When you make your decision to transition
Twenty-two years ago, over Easter weekend, I came out to my daughter as a transwoman. It was 1997 and she was in graduate school at Auburn University. She was a “traditional” student, meaning she had begun her college career right after high school, so she was just 22 years old. And we had always had a good relationship – father/daughter, not as close as she was with her mother, of course, but very close I felt.
So, I was optimistic that she would handle the news well. She was studying fashion merchandising which is not the most conservative major. And, at first, things went well. She quickly blurted out that two of her classmates wore women’s clothes and she was OK with that.
I let that pass, thinking there would be time later to help her understand the difference between transwomen and crossdressers/drag queens. We had walked away from her apartment where her mother waited, a mother not at all happy her husband of almost 30 years was changing. On the stroll back, my daughter laughed, a bit nervously, but she continued an upbeat chatter, as she was wont to do, all the way back to her apartment.
Where the shit hit the fan.
Mother was not happy that daughter was not upset with father. She felt daughter should be angry with father. Very angry. So my ex began the effort that continues to this day some 22 years later to drive and keep a wedge between father and daughter.
And that effort has been successful if you gauge it by family Christmases. I soon learned that mother and daughter were going to Atlanta for that Christmas, where my wife’s family lived. And I was not invited to come along.
At first, the pain of no family Christmas was not bad. I had friends and my therapist in New Orleans, so I quickly made reservations at the Hotel Monteleone in the French Quarter and succeeded in distracting myself that Christmas. My therapist had arranged a Christmas Eve party at the home of one of her trans clients, telling me “Remember, a family does not have to be blood.”
And so that first Christmas as an out transwoman. I was able to present myself as my true self to accepting friends. I actually enjoyed myself, thinking as I drank several glasses of wine that I did not have to put up with my pompous brother-in-law for the first time in many years.
But the witching hour arrived, and I returned to the hotel room alone, where I struggled to get to sleep, and awoke not the least bit refreshed.
Just as I am now this Christmas evening. Alone. My 22nd Christmas without my daughter.
Yes, I tried mightily to build a new family composed of just the folks who loved me the way I felt I needed to be. And some years, I was able to have a Christmas where I felt loved and accepted for the person I am.

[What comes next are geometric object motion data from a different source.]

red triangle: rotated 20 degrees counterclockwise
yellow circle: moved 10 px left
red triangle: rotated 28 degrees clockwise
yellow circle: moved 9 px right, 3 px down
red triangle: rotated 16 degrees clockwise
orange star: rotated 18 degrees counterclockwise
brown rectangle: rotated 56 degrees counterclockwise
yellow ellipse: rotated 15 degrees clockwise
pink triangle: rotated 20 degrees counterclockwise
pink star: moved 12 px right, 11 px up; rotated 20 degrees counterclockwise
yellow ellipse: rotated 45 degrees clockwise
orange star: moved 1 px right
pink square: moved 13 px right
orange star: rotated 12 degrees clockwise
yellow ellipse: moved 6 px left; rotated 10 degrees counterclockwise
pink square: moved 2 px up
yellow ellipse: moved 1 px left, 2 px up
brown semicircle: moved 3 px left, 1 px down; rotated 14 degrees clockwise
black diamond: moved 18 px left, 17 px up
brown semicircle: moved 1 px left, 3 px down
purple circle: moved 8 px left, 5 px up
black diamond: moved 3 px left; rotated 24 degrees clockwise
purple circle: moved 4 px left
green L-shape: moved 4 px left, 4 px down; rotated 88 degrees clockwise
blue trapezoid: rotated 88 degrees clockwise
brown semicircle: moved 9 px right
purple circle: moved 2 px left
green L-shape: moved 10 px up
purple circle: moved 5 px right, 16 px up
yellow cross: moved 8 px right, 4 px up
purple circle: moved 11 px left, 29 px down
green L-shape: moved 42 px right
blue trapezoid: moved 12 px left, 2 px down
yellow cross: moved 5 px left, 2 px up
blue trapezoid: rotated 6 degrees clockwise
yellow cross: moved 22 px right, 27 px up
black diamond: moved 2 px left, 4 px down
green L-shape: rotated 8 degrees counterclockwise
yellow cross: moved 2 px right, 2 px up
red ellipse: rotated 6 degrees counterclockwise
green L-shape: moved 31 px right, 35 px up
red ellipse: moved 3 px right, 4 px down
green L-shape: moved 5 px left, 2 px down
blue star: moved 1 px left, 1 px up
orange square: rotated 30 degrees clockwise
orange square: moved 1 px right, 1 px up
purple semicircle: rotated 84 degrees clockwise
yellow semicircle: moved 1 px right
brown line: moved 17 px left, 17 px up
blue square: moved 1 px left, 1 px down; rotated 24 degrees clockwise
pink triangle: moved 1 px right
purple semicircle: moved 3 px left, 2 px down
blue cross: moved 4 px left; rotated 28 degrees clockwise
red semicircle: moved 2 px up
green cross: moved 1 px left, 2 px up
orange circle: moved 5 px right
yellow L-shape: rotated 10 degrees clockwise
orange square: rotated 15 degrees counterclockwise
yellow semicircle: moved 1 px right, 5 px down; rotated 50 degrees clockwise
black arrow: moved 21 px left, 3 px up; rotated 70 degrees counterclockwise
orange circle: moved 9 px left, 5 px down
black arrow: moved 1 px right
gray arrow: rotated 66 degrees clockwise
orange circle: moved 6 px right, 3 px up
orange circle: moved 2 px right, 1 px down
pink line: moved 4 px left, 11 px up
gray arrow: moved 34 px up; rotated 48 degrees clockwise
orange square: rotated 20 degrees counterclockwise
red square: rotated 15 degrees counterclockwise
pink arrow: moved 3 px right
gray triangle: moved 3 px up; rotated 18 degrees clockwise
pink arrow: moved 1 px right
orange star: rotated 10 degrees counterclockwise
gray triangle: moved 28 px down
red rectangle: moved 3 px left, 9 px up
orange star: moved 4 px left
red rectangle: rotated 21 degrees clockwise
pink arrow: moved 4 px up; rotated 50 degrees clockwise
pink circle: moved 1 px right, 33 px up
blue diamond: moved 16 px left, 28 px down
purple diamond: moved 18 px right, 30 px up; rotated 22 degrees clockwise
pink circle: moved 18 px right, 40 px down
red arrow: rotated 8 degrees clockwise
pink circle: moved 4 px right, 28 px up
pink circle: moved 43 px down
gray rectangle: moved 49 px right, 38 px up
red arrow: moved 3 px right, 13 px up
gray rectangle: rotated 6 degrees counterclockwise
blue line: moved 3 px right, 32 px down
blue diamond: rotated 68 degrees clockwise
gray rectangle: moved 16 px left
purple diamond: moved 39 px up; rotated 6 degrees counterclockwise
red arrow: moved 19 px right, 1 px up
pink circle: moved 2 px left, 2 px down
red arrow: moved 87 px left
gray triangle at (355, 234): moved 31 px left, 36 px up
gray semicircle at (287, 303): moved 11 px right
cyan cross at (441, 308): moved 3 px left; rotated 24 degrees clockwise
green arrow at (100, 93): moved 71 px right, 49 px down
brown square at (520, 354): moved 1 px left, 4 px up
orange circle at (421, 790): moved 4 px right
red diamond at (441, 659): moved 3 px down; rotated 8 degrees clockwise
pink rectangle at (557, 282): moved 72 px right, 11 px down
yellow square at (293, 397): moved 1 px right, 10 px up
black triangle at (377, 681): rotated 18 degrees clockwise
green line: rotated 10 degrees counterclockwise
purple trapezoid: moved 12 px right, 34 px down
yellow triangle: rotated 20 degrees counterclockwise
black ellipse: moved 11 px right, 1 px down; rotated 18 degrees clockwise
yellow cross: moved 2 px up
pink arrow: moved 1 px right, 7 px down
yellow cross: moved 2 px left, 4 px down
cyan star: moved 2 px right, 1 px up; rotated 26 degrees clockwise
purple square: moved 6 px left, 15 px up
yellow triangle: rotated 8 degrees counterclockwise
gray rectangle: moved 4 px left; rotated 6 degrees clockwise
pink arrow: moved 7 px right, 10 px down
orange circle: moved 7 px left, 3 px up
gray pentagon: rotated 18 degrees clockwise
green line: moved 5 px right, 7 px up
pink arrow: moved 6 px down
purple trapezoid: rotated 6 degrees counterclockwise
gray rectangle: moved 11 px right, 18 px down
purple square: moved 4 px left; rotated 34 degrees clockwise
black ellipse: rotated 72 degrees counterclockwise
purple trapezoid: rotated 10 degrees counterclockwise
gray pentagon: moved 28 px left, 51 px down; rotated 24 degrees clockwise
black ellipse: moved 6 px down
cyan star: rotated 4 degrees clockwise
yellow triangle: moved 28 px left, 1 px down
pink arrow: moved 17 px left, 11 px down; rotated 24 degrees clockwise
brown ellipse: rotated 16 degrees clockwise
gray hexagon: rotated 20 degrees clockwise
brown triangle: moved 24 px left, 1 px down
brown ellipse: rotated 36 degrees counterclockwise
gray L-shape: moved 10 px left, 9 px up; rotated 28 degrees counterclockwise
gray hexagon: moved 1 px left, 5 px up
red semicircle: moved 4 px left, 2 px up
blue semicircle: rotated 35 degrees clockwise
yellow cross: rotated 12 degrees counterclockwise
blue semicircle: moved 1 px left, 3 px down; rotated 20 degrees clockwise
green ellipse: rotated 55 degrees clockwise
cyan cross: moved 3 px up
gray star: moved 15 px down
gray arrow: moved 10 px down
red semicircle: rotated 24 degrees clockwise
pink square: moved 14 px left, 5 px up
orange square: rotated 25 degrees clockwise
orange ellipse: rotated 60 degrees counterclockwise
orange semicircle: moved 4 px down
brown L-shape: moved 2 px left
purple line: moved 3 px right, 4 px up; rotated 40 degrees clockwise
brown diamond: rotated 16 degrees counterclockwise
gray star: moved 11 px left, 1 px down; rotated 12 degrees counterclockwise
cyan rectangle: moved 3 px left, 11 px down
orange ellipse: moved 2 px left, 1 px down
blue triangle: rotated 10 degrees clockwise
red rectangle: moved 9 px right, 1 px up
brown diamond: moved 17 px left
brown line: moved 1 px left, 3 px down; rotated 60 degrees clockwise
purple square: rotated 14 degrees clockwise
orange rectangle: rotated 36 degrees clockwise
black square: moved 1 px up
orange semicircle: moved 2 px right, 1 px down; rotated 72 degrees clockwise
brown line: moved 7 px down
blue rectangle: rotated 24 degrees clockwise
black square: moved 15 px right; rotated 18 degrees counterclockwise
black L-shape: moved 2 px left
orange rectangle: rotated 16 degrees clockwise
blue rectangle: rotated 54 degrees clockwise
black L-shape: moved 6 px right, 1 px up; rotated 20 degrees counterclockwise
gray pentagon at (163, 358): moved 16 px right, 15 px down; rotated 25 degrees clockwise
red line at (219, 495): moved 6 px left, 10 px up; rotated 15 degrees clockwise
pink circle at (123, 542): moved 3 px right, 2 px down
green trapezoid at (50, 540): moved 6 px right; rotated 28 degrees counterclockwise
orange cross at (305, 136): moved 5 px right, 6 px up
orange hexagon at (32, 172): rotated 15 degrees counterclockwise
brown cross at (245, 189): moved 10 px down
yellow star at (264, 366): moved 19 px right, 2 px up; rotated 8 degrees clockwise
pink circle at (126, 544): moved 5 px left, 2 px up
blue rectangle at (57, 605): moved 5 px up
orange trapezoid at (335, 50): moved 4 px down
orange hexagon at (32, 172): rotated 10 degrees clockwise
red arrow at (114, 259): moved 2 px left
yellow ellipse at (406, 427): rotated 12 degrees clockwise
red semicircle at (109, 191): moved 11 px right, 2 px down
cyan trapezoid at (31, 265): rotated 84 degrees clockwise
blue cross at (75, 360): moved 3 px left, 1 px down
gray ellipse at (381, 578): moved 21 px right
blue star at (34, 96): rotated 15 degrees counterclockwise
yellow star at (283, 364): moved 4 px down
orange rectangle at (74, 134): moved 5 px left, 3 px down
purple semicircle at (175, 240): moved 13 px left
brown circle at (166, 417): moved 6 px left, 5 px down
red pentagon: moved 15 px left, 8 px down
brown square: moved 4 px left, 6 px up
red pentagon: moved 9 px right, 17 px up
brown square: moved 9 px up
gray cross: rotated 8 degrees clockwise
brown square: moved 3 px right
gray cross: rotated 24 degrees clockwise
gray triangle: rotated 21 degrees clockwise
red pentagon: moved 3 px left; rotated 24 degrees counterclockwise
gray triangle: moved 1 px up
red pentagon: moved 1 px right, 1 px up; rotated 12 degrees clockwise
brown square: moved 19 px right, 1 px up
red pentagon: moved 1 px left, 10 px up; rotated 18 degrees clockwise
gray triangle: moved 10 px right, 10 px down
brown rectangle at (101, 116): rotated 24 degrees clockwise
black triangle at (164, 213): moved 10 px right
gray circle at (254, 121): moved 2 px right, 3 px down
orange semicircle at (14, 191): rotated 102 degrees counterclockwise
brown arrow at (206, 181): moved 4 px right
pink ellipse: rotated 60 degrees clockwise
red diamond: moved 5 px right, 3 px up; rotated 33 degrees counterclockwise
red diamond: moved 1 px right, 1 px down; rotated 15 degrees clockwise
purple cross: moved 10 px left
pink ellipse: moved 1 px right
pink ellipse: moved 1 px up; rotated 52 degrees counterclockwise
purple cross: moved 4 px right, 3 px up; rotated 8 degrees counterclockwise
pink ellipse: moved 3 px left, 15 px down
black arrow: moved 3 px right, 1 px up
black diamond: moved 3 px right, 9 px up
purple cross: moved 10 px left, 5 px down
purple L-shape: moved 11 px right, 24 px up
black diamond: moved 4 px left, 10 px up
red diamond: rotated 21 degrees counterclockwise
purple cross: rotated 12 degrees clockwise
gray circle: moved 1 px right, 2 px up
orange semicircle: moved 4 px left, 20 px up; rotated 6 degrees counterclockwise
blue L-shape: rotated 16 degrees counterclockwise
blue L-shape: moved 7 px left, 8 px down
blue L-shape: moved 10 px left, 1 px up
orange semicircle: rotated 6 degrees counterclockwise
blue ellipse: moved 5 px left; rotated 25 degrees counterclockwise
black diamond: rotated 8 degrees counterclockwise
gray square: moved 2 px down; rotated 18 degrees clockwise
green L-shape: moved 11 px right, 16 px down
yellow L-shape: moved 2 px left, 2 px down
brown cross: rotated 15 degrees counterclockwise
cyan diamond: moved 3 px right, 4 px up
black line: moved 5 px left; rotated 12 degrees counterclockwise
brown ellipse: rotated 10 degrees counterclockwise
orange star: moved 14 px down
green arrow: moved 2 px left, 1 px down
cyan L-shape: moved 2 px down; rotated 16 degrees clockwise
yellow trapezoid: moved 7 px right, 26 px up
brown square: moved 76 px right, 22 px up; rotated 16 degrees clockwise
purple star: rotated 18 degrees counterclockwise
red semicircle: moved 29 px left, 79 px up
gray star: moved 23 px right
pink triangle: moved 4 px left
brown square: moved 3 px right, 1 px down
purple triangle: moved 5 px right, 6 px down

But these “families” could never replace my own family. My daughter, especially, and now her daughter, my granddaughter, I miss terribly during the holidays. And as I get older and begin to sense the end of my life approaching, the pain of not being with them gets worse each year. In part, that may be because my daughter and I have worked hard to reconcile, and I do get to spend time with her during the year. For too many years, I had little contact with her. I am so very grateful for the time I do get with her.
Still, I know now that holidays, particularly Christmas, I will spend away from her. My ex, who I will always love, still has too much hate and anger toward me to allow me to share in any family holidays. Because I do not want to put any more pressure on my daughter, I rarely, if ever mention the holidays to her. I know her mother would make her life miserable if my daughter tried to include me. So, I try to steel myself and divert my attention by traveling during the holidays to the extent my budget allows.
I am sharing these thoughts now because I want folks who are considering transitioning to be aware that this pain of losing your family during the holidays may never go away. No matter how hard you try, if you have love for your ex, your child, their children, the holidays will likely be painful.
Yes, spend time with people who love you the way you are meant to be. But, please do not convince yourself that you can totally erase the pain by being with a new family, no matter what your therapist or LGBTQ+ friends tell you.
Make the decision to transition fully knowing the benefits and the downside. Things are better for non-traditional folks these days, but many transfolk still lose their families when they transition. And some, perhaps many, still lose their careers, financial stability, and friends.
Especially as I get older, I wonder if I made the right decision. At first, the tradeoff seemed fair, though I immediately lost the many tailwinds I had unknowingly benefited from my whole life. I was alive and surviving, and eventually clawed my way back to some semblance of “normal” life.
But now, the balance between 22 years of lost family holidays on top of the other losses, against my gains from transitioning, is in question. Knowing now the pain of the last 22 years of Christmas without my family, I am not sure I would make the same decision.